DATA TO USE START
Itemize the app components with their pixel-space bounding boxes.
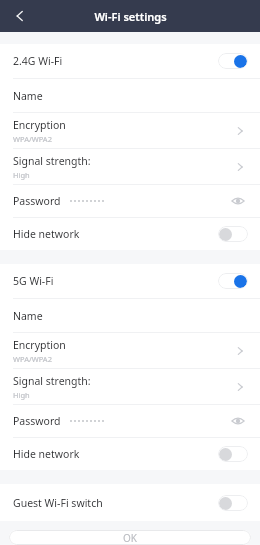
staticText: Encryption	[13, 338, 66, 352]
button[interactable]: 2.4G Wi-Fi toggle	[215, 48, 251, 74]
staticText: Guest Wi-Fi switch	[13, 496, 103, 510]
button[interactable]: Guest Wi-Fi switch toggle	[215, 490, 251, 516]
button[interactable]: Signal strength:	[0, 149, 260, 184]
button[interactable]: Back	[4, 0, 36, 32]
button[interactable]: Show password	[225, 188, 251, 214]
button[interactable]: Hide network toggle	[215, 441, 251, 467]
staticText: Password	[13, 414, 61, 428]
staticText: Password	[13, 194, 61, 208]
staticText: Wi-Fi settings	[94, 9, 167, 24]
button[interactable]: Encryption	[0, 333, 260, 368]
button[interactable]: Password	[0, 405, 260, 437]
button[interactable]: Encryption	[0, 113, 260, 148]
staticText: High	[13, 170, 30, 180]
staticText: OK	[123, 531, 137, 545]
staticText: Signal strength:	[13, 154, 91, 168]
staticText: Hide network	[13, 227, 80, 241]
staticText: Name	[13, 309, 43, 323]
staticText: 5G Wi-Fi	[13, 274, 54, 288]
button[interactable]: Show password	[225, 408, 251, 434]
staticText: 2.4G Wi-Fi	[13, 54, 63, 68]
staticText: Name	[13, 89, 43, 103]
button[interactable]: Hide network	[0, 438, 260, 470]
button[interactable]: 5G Wi-Fi toggle	[215, 268, 251, 294]
staticText: WPA/WPA2	[13, 134, 52, 144]
staticText: Encryption	[13, 118, 66, 132]
staticText: High	[13, 390, 30, 400]
staticText: WPA/WPA2	[13, 354, 52, 364]
button[interactable]: OK	[9, 530, 251, 545]
button[interactable]: Signal strength:	[0, 369, 260, 404]
button[interactable]: 2.4G Wi-Fi	[0, 44, 260, 78]
button[interactable]: 5G Wi-Fi	[0, 264, 260, 298]
button[interactable]: Name	[0, 299, 260, 332]
staticText: Hide network	[13, 447, 80, 461]
button[interactable]: Password	[0, 185, 260, 217]
button[interactable]: Guest Wi-Fi switch	[0, 484, 260, 521]
button[interactable]: Hide network toggle	[215, 221, 251, 247]
button[interactable]: Name	[0, 79, 260, 112]
button[interactable]: Hide network	[0, 218, 260, 250]
staticText: Signal strength:	[13, 374, 91, 388]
DATA TO USE END
## ACTIVITY
All lines of the material that contain the word "Signal" should be listed.

## ANSWER TO THIS TASK
button[interactable]: Signal strength:	[0, 149, 260, 184]
staticText: Signal strength:	[13, 154, 91, 168]
button[interactable]: Signal strength:	[0, 369, 260, 404]
staticText: Signal strength:	[13, 374, 91, 388]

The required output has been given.